**TASK DESCRIPTION**
Every line below is to be given again precisely; images are to be left out.

********************

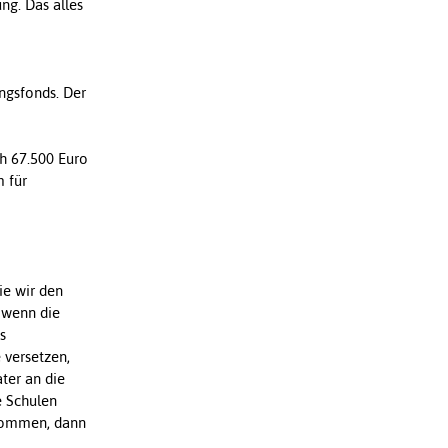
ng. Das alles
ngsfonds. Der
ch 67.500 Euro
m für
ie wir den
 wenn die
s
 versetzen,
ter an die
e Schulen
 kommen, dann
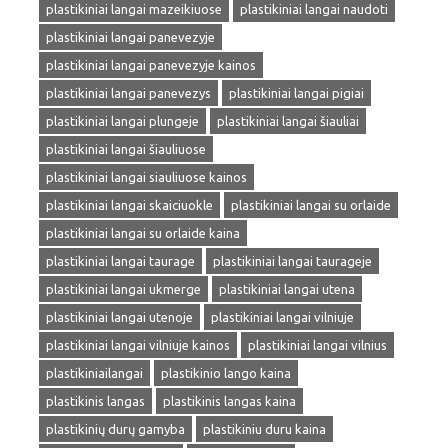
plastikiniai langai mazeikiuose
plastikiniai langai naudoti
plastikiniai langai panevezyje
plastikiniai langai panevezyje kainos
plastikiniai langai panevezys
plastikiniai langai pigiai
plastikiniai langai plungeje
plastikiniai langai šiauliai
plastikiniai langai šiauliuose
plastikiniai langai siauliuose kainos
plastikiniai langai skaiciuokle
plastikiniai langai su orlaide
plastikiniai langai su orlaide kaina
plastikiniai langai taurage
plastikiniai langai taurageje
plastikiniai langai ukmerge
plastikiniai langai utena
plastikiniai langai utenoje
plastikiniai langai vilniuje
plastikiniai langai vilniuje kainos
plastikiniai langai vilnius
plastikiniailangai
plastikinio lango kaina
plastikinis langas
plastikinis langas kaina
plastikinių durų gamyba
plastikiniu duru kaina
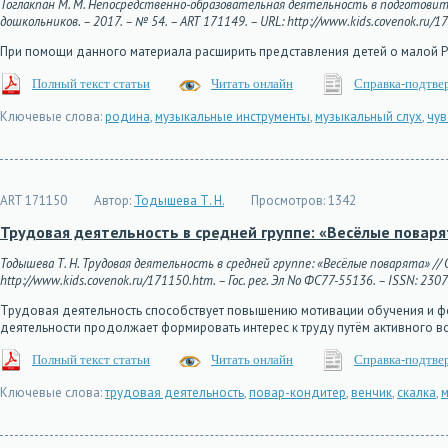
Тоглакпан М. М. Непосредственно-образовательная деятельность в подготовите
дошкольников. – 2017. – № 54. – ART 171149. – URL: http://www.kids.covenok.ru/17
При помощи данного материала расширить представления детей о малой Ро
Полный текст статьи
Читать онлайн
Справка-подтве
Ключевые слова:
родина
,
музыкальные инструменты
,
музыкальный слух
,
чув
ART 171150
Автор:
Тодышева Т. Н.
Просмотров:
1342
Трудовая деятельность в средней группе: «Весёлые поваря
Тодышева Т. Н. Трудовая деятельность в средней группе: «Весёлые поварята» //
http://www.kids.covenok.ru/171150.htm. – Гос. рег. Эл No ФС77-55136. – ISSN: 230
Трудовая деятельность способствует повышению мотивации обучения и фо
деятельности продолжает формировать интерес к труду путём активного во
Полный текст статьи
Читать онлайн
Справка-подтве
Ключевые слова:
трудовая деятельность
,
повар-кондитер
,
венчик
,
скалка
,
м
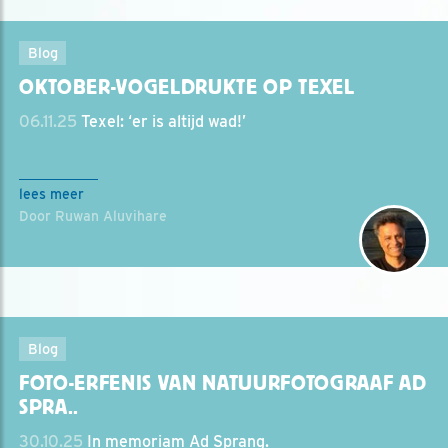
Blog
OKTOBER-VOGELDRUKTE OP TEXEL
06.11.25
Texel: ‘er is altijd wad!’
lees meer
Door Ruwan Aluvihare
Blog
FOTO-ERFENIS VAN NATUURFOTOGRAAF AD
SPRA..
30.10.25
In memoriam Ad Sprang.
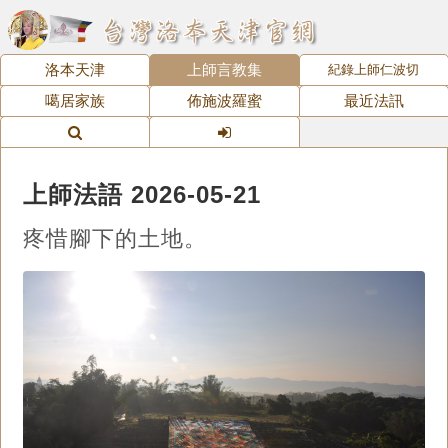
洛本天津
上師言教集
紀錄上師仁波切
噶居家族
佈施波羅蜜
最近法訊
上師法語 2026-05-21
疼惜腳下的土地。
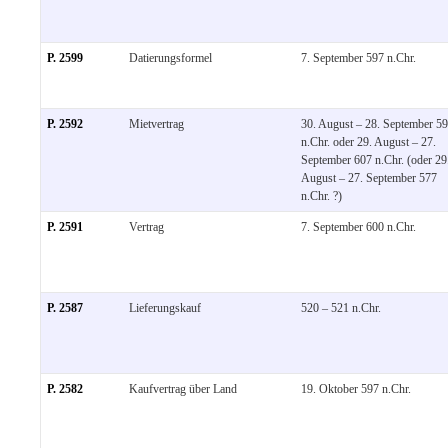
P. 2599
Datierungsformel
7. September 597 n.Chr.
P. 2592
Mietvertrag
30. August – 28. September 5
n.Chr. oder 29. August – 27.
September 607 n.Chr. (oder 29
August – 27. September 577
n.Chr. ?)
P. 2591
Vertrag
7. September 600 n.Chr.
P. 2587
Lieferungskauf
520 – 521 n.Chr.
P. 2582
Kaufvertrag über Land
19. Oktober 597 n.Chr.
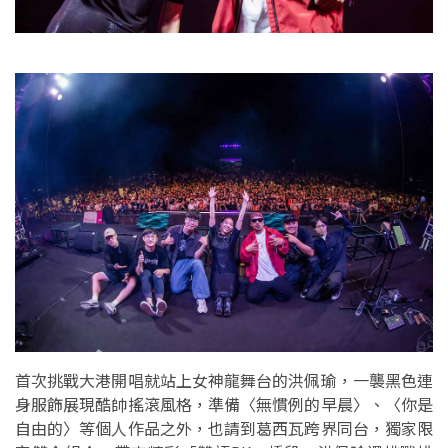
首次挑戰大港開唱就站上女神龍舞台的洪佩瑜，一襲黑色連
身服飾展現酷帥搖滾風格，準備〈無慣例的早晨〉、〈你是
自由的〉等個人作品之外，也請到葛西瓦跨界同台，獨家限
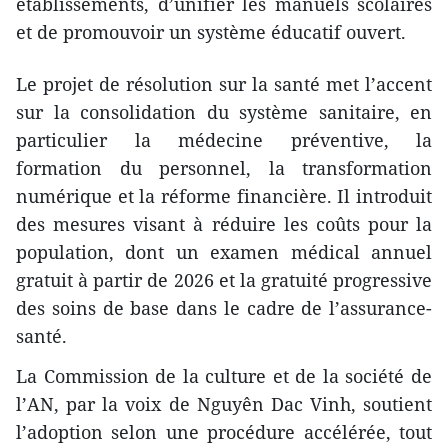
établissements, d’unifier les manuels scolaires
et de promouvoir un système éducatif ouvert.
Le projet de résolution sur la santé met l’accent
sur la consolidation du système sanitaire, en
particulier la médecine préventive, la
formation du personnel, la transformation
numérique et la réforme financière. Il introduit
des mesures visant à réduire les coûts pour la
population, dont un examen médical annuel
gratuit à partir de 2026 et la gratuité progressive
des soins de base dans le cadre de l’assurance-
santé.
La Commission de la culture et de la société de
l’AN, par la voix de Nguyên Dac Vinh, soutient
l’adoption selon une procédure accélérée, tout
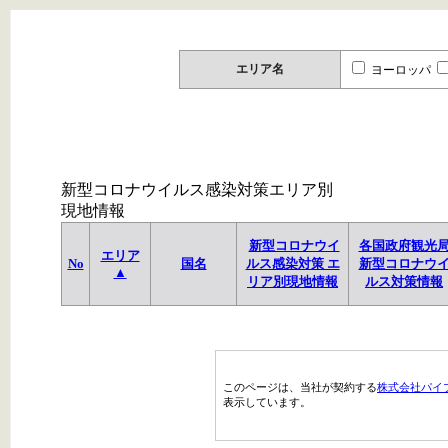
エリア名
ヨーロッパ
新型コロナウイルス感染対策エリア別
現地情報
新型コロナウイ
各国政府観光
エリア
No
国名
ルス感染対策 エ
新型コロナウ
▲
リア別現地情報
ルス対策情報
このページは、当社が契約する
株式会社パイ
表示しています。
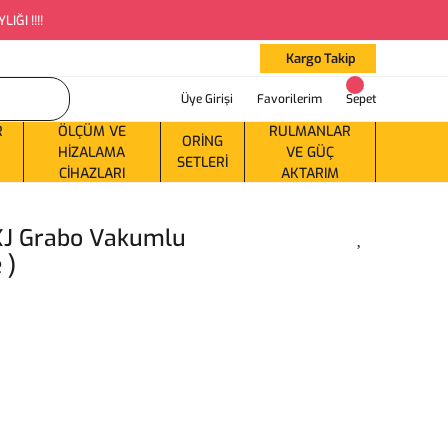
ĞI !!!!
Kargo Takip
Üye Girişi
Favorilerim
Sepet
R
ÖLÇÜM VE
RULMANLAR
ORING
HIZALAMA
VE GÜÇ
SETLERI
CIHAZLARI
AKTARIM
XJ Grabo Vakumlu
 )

********************

**ANSWER TO THIS EXERCISE**
ng. Das alles
ngsfonds. Der
ch 67.500 Euro
m für
ie wir den
 wenn die
s
 versetzen,
ter an die
e Schulen
 kommen, dann
plastikiniai langai mazeikiuose
plastikiniai langai naudoti
plastikiniai langai panevezyje
plastikiniai langai panevezyje kainos
plastikiniai langai panevezys
plastikiniai langai pigiai
plastikiniai langai plungeje
plastikiniai langai šiauliai
plastikiniai langai šiauliuose
plastikiniai langai siauliuose kainos
plastikiniai langai skaiciuokle
plastikiniai langai su orlaide
plastikiniai langai su orlaide kaina
plastikiniai langai taurage
plastikiniai langai taurageje
plastikiniai langai ukmerge
plastikiniai langai utena
plastikiniai langai utenoje
plastikiniai langai vilniuje
plastikiniai langai vilniuje kainos
plastikiniai langai vilnius
plastikiniailangai
plastikinio lango kaina
plastikinis langas
plastikinis langas kaina
plastikinių durų gamyba
plastikiniu duru kaina
Тоглакпан М. М. Непосредственно-образовательная деятельность в подготовите
дошкольников. – 2017. – № 54. – ART 171149. – URL: http://www.kids.covenok.ru/17
При помощи данного материала расширить представления детей о малой Ро
Полный текст статьи
Читать онлайн
Справка-подтве
Ключевые слова:
родина
,
музыкальные инструменты
,
музыкальный слух
,
чув
ART 171150
Автор:
Тодышева Т. Н.
Просмотров:
1342
Трудовая деятельность в средней группе: «Весёлые поваря
Тодышева Т. Н. Трудовая деятельность в средней группе: «Весёлые поварята» //
http://www.kids.covenok.ru/171150.htm. – Гос. рег. Эл No ФС77-55136. – ISSN: 230
Трудовая деятельность способствует повышению мотивации обучения и фо
деятельности продолжает формировать интерес к труду путём активного во
Полный текст статьи
Читать онлайн
Справка-подтве
Ключевые слова:
трудовая деятельность
,
повар-кондитер
,
венчик
,
скалка
,
м
Blog
OKTOBER-VOGELDRUKTE OP TEXEL
06.11.25
Texel: ‘er is altijd wad!’
lees meer
Door Ruwan Aluvihare
Blog
FOTO-ERFENIS VAN NATUURFOTOGRAAF AD
SPRA..
30.10.25
In memoriam Ad Sprang.
洛本天津
上師言教集
紀錄上師仁波切
噶居家族
佈施波羅蜜
最近法訊
上師法語 2026-05-21
疼惜腳下的土地。
P. 2599
Datierungsformel
7. September 597 n.Chr.
P. 2592
Mietvertrag
30. August – 28. September 5
n.Chr. oder 29. August – 27.
September 607 n.Chr. (oder 29
August – 27. September 577
n.Chr. ?)
P. 2591
Vertrag
7. September 600 n.Chr.
P. 2587
Lieferungskauf
520 – 521 n.Chr.
P. 2582
Kaufvertrag über Land
19. Oktober 597 n.Chr.
首次挑戰大港開唱就站上女神龍舞台的洪佩瑜，一襲黑色連
身服飾展現酷帥搖滾風格，準備〈無慣例的早晨〉、〈你是
自由的〉等個人作品之外，也請到葛西瓦跨界同台，獨家限
établissements, d’unifier les manuels scolaires
et de promouvoir un système éducatif ouvert.
Le projet de résolution sur la santé met l’accent
sur la consolidation du système sanitaire, en
particulier la médecine préventive, la
formation du personnel, la transformation
numérique et la réforme financière. Il introduit
des mesures visant à réduire les coûts pour la
population, dont un examen médical annuel
gratuit à partir de 2026 et la gratuité progressive
des soins de base dans le cadre de l’assurance-
santé.
La Commission de la culture et de la société de
l’AN, par la voix de Nguyên Dac Vinh, soutient
l’adoption selon une procédure accélérée, tout
エリア名
ヨーロッパ
新型コロナウイルス感染対策エリア別
現地情報
新型コロナウイ
各国政府観光
エリア
No
国名
ルス感染対策 エ
新型コロナウ
▲
リア別現地情報
ルス対策情報
このページは、当社が契約する
株式会社パイ
表示しています。
ĞI !!!!
Kargo Takip
Üye Girişi
Favorilerim
Sepet
R
ÖLÇÜM VE
RULMANLAR
ORING
HIZALAMA
VE GÜÇ
SETLERI
CIHAZLARI
AKTARIM
XJ Grabo Vakumlu
 )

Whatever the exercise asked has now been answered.